> [TASK BRIEF]: Report how many lines below include the string "مجموعة". Please keep the reply to that number.
=-=-=
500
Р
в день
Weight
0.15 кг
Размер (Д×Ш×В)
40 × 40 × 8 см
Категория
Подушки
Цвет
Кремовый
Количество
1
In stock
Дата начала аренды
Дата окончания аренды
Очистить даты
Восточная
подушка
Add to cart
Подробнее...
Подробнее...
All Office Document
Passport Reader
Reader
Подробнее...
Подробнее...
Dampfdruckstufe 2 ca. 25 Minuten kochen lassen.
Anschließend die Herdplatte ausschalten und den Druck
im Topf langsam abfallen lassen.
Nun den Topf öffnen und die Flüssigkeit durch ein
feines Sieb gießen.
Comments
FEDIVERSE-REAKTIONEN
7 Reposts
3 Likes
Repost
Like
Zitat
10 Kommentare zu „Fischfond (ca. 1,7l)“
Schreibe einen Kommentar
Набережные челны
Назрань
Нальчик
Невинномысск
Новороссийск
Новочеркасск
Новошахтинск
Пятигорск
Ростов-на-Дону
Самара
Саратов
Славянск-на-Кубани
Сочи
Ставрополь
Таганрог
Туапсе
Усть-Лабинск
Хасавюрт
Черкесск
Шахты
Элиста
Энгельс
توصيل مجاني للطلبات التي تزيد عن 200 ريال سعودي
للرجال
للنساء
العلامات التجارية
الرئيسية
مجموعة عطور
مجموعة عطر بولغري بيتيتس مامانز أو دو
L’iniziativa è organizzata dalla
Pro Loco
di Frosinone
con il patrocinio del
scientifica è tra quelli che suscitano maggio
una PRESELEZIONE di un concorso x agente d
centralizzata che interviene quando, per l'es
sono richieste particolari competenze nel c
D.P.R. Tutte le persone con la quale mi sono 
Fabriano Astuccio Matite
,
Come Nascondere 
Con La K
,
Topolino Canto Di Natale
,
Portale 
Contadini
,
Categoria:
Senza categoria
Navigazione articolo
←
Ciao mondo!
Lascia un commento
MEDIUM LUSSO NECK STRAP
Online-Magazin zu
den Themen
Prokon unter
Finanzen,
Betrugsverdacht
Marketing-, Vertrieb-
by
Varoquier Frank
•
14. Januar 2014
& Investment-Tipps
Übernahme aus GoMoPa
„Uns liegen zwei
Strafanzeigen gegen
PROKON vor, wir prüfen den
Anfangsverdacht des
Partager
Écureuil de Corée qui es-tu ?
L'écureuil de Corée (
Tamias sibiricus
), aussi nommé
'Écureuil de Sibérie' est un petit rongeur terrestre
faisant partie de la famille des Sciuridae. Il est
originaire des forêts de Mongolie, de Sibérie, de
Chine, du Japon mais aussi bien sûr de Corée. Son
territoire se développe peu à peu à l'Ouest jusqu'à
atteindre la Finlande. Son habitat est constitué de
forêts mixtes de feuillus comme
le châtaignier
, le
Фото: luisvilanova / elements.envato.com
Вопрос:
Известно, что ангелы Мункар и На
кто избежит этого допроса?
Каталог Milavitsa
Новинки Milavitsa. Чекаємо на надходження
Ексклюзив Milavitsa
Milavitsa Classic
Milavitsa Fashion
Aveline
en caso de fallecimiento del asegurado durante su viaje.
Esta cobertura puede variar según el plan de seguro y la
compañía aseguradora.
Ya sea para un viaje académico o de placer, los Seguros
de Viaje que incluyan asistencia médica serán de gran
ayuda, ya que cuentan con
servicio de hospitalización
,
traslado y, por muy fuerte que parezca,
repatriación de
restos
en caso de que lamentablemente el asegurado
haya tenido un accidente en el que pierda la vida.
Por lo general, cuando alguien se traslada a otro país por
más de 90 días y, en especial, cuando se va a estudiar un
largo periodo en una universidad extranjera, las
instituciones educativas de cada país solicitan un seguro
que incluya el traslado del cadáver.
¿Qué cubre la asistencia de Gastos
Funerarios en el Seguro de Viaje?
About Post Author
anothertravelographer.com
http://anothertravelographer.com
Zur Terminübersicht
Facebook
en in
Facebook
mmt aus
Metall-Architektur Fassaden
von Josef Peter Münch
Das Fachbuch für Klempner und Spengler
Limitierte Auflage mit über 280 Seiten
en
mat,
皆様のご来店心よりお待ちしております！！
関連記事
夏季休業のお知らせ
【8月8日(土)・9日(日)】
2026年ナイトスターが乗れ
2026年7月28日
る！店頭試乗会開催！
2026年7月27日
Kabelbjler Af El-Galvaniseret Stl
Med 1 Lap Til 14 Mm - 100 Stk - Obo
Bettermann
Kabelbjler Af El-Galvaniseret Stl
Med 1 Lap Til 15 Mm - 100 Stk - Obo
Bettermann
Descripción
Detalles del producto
=-=-=
> [TASK OUTPUT]: 2